Der Bund Deutscher Kriminalbeamter äußerte sich in der Anhörung in genau die gleiche Richtung – Zitat –: Unser Vorschlag ist, dass wir „die bestehenden Kompetenzen … nutzen“. – Der BDK sagte, dass wir es uns nicht leisten können – Zitat –, noch „Jahre auf den Aufbau und die Strukturierung einer Behörde zu verwenden“.

Auch das Netzwerk Steuergerechtigkeit hat sich der Kritik in der Anhörung angeschlossen – Zitat –: Wir haben auch mit der GdP und dem BDK „relativ ähnliche Vorstellungen …, wie das in bestehende Strukturen einsortiert werden soll“.

(Zuruf des Abg. Marcel Emmerich [BÜNDNIS 90/DIE GRÜNEN])

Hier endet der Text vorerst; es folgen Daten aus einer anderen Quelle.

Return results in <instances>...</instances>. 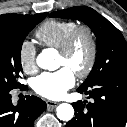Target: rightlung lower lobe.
Instances as JSON below:
<instances>
[{
    "label": "right lung lower lobe",
    "mask_w": 127,
    "mask_h": 127,
    "mask_svg": "<svg viewBox=\"0 0 127 127\" xmlns=\"http://www.w3.org/2000/svg\"><path fill=\"white\" fill-rule=\"evenodd\" d=\"M22 89H27V86ZM46 107L40 98L29 95L13 105L10 91L0 92V127H34L35 119Z\"/></svg>",
    "instance_id": "98d812e1"
}]
</instances>
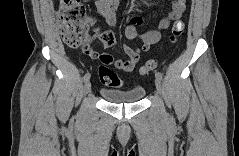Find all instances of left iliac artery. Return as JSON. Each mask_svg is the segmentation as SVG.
Here are the masks:
<instances>
[{
	"label": "left iliac artery",
	"mask_w": 239,
	"mask_h": 156,
	"mask_svg": "<svg viewBox=\"0 0 239 156\" xmlns=\"http://www.w3.org/2000/svg\"><path fill=\"white\" fill-rule=\"evenodd\" d=\"M155 77L159 80H162V74L160 72H155Z\"/></svg>",
	"instance_id": "1"
}]
</instances>
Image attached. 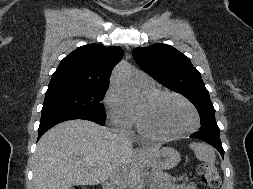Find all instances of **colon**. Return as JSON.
Listing matches in <instances>:
<instances>
[{
  "label": "colon",
  "instance_id": "1",
  "mask_svg": "<svg viewBox=\"0 0 253 189\" xmlns=\"http://www.w3.org/2000/svg\"><path fill=\"white\" fill-rule=\"evenodd\" d=\"M197 172L202 182L208 189H217L220 185V175L218 170L211 164L199 163ZM73 189H84L82 186H75Z\"/></svg>",
  "mask_w": 253,
  "mask_h": 189
}]
</instances>
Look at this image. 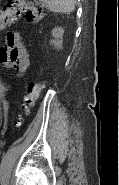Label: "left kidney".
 Listing matches in <instances>:
<instances>
[{"mask_svg": "<svg viewBox=\"0 0 119 185\" xmlns=\"http://www.w3.org/2000/svg\"><path fill=\"white\" fill-rule=\"evenodd\" d=\"M64 34V29L62 27H56L52 30V36L54 37L53 40H51V43L57 47L61 48L62 47V38Z\"/></svg>", "mask_w": 119, "mask_h": 185, "instance_id": "1", "label": "left kidney"}]
</instances>
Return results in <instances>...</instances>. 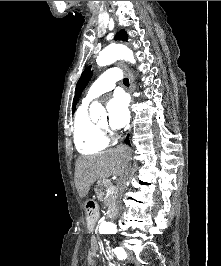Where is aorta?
<instances>
[{"instance_id":"1","label":"aorta","mask_w":221,"mask_h":266,"mask_svg":"<svg viewBox=\"0 0 221 266\" xmlns=\"http://www.w3.org/2000/svg\"><path fill=\"white\" fill-rule=\"evenodd\" d=\"M117 60H126L131 63L135 62L133 53L126 46L121 44H111L105 47L97 56L96 62L98 66H107L114 63ZM105 114L104 108L94 102L90 106V116L92 119L97 118L99 115ZM99 230L105 233H116L118 231L115 223L108 221L99 226Z\"/></svg>"}]
</instances>
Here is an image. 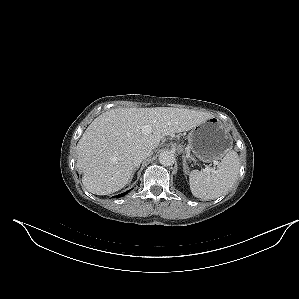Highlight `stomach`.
I'll list each match as a JSON object with an SVG mask.
<instances>
[{
	"mask_svg": "<svg viewBox=\"0 0 299 299\" xmlns=\"http://www.w3.org/2000/svg\"><path fill=\"white\" fill-rule=\"evenodd\" d=\"M188 143L197 161L222 159L232 148L228 130L215 117L195 126L188 134Z\"/></svg>",
	"mask_w": 299,
	"mask_h": 299,
	"instance_id": "1",
	"label": "stomach"
}]
</instances>
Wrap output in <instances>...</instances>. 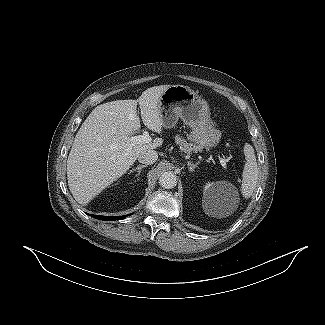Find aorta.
<instances>
[{
    "label": "aorta",
    "instance_id": "1",
    "mask_svg": "<svg viewBox=\"0 0 325 325\" xmlns=\"http://www.w3.org/2000/svg\"><path fill=\"white\" fill-rule=\"evenodd\" d=\"M159 184L165 189H172L177 184V176L172 171L163 172L160 175Z\"/></svg>",
    "mask_w": 325,
    "mask_h": 325
}]
</instances>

Genau die gleiche Kritik kam in der Anhörung auch von der Wissenschaft. Der Strafrechtler Professor Wegner sagte – Zitat –, dass es „sinnvoller wäre, die bestehenden Strukturen … aufzuwerten“. Und auch er kritisierte die von der Ampel geplante Zentralstelle – Zitat –: „Auf keinen Fall wird es funktionieren, sich auf eine intellektuelle Kopfbehörde und deren Amtshilfeersuchen zu verlassen“.

(Beifall bei der CDU/CSU)

Der Wirtschaftswissenschaftler Professor Winkler fasste zusammen – Zitat –: „In vielerlei Hinsicht enttäuscht dieser Entwurf uns alle, die wir im Sanktionsbereich arbeiten, massiv.“

Auch das Presseecho der Anhörung war eindeutig – Zitat –: „Zentralstelle für Sanktionsdurchsetzung stößt auf Ablehnung“, um nur ein Beispiel zu nennen.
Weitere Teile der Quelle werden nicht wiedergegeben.